By the spring of 2018, however, the three sides agreed to a roughly equal split of dedicated funding contingent upon all the jurisdictions continuing to pay. Annually, Virginia contributes $154 million, Maryland $167 million and DC $178 million.
“The region had invested their economic future, their quality-of-life future, their environmental future around the system,” says Wiedefeld. “We couldn’t let it fail.”
What Could Still Go Wrong
During the last 18 months, Metro’s ridership declined precipitously along with other major mass transit systems. Even today, only about 30 percent of the 2019 ridership has returned to the rails and 60 percent to the buses.
WMATA has used the time of extremely low demand to ramp up some of its more disruptive repairs. There was a lot of what Wiedefeld calls “the basics of the basics” work replacing cables throughout the system, addressing water intrusion issues, ventilating tunnels, rehabilitating platforms and repairing hundred-year-old bus garages.
In the years to come, more of these basic repairs will be going forward, along with the installation of new faregates, and the purchase of new paratransit vehicles, zero-emission buses and replacements for 1980s-era subway cars.
But while 2018 was a milestone, it is not the end of the story. Continued regional cooperation is still fraught with pitfalls, especially in an era of extreme uncertainty.

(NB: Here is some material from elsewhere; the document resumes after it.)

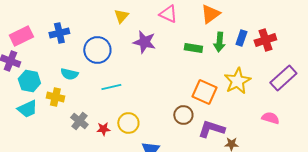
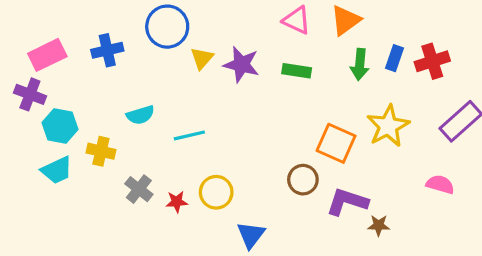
pink triangle: (168, 14) -> (297, 20), moved
yellow triangle: (121, 16) -> (202, 58), moved
green rectangle: (193, 48) -> (297, 71), moved
blue circle: (97, 50) -> (167, 27), moved
cyan semicircle: (69, 74) -> (140, 115), moved, turned -30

For one thing, each jurisdiction dedicated funding in its own way. There was no uniform approach, and all their enabling statutes include threats about pulling funding if things didn’t go their way. During the negotiations, Virginia conditioned their contribution to WMATA on dramatic changes to the composition of Metro’s board. The agency capitulated.
“Because WMATA wants that money, they folded even though Maryland and D.C. never explicitly agreed to that,” says Korman. “That kind of thing creates a difficult precedent that we’re going to be wrestling with for a long time. What happens when D.C. is unhappy about something and they say, we’re going to withhold the money until you do XYZ?”

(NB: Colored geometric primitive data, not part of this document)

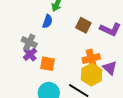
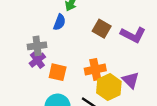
gray cross: (29, 42) -> (37, 46), turned -35
orange cross: (91, 58) -> (95, 70), moved

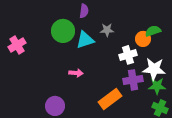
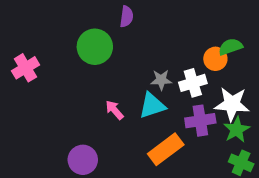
gray star: (107, 30) -> (161, 80), moved
cyan triangle: (85, 40) -> (152, 106), moved
pink arrow: (76, 73) -> (114, 110), turned -136
green star: (157, 86) -> (237, 130), turned -30

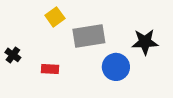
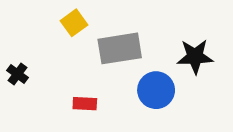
red rectangle: (50, 69) -> (85, 104), moved

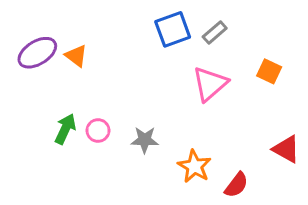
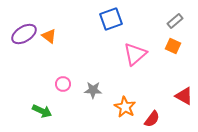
gray rectangle: (215, 32) -> (175, 21), moved
green arrow: (65, 129) -> (42, 111), moved, turned 90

The principal union representing Metro workers, Amalgamated Transit Union Local 689, is concerned about aspects of the 2018 deal as well. Virginia and Maryland pushed a provision that would only allow operating subsidies to increase at 3 percent each year, limiting outlays for non-capital support in the future.

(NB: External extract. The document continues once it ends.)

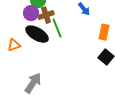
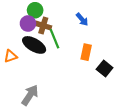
brown cross: (46, 15) -> (43, 26), turned 35
orange rectangle: (104, 32) -> (86, 52), moved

The union didn’t like that idea because the population growth of the region, and its jobs numbers, were already turbocharged even before Amazon moved in. Local 689 argued operating funds, which support wages and benefits for their members, needed greater flexibility to grow. But the 2018 agreement enshrines the 3 percent cap into law, they say, and limits the ability to expand the system or hire more workers.
“When I’m talking to the guys, the workers, you don’t hear about the fires, the breakdown in equipment and things that we were having back in 2016,” says Raymond Jackson, president of Local 689. “But it can still be better, and then that 3 percent cap they put on top of the organization — I think that was the worst thing that they could have done.”
Then there’s the question of what happens if riders don’t return to 2019 levels, if the innovative policy changes Metro introduced in September cannot compete with the fear of the delta variant or other subsequent variants.
But those interviewed for this article seemed optimistic. Among the 30 percent of riders who have returned, mask use is almost universal. A lot of riders commended more frequent service, and said they were enjoying less crowded trains.
“COVID took a hit on it, but they’ve improved and been great on time,” says Brenda Nicodemus, stepping off a train in Dupont Circle, a mere mile from the White House. Asked why she is riding again, Nicodemus says that after eight years in Washington, “I’m a huge Metro fan, and a big supporter of public transportation.”